Search the material below for the string "Ticket" and extract each line that has it.

========================================================================

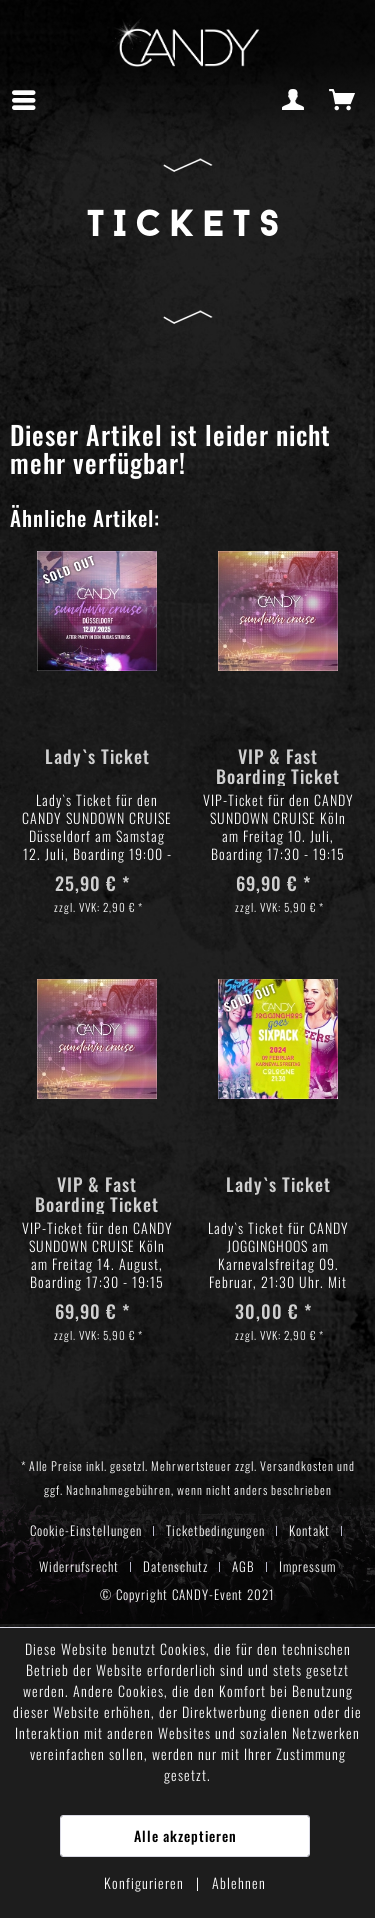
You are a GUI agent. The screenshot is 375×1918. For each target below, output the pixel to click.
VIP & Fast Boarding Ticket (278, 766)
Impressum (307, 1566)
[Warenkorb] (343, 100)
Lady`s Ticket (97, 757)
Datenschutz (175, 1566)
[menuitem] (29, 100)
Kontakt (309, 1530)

========================================================================

§ REPLY:
VIP & Fast Boarding Ticket (278, 766)
Lady`s Ticket (97, 757)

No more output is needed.